• _WORK REQUIRED_
Determine the number of lines in the listing below in which the word "nella" is present, and state it without comment.

• _MATERIALS PROVIDED_
>>>>>

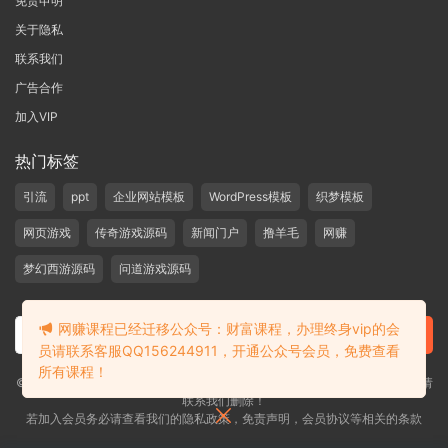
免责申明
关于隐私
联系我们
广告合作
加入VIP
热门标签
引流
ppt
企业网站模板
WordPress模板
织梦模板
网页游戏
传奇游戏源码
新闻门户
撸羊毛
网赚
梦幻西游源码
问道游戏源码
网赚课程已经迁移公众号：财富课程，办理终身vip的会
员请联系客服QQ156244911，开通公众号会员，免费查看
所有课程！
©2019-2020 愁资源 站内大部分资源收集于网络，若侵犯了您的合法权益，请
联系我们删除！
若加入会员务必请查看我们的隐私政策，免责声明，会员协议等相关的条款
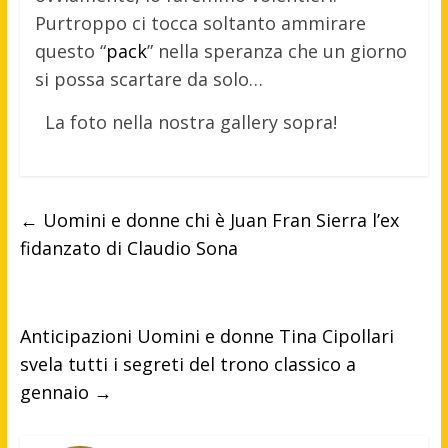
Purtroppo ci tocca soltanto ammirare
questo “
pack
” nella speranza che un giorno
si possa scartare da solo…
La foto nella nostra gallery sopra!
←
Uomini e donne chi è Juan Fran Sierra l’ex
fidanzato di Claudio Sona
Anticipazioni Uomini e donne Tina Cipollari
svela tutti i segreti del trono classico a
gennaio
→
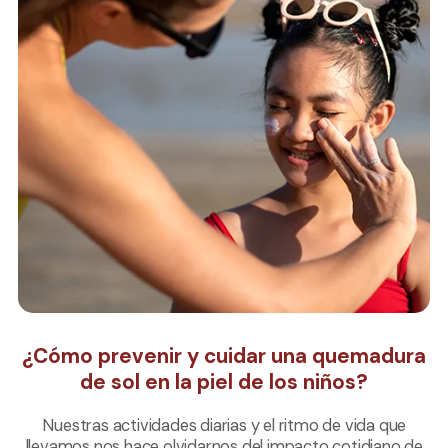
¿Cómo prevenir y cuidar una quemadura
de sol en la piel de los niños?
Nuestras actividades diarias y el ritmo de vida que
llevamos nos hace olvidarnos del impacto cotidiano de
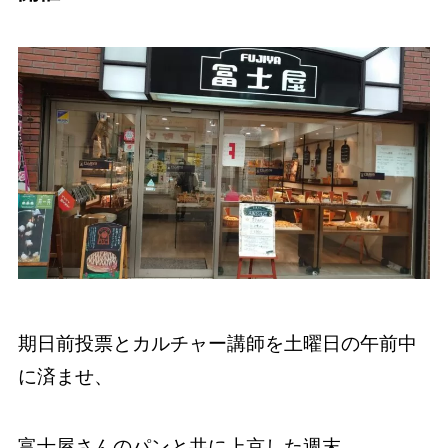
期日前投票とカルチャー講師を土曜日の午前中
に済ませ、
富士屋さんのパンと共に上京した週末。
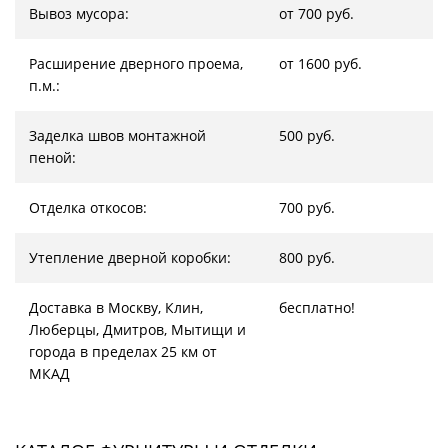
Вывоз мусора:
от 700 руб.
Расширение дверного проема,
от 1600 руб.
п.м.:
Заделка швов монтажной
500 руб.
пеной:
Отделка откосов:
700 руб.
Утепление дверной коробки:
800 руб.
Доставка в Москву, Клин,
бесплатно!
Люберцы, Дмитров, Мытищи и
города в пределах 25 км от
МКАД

<<<<<
>>>>>

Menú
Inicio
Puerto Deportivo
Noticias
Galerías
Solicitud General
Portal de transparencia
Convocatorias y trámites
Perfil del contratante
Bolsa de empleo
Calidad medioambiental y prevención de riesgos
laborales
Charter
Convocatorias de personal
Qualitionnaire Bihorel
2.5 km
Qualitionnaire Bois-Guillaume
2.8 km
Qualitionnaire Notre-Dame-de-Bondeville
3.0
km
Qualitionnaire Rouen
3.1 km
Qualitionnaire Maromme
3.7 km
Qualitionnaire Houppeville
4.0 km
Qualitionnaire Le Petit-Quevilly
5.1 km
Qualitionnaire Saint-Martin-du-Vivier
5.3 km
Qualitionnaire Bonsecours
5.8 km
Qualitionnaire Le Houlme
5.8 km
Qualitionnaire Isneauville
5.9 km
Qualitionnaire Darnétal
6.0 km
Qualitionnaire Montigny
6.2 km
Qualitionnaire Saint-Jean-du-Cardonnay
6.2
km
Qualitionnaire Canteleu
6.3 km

<<<<<

• _TASK OUTPUT_
2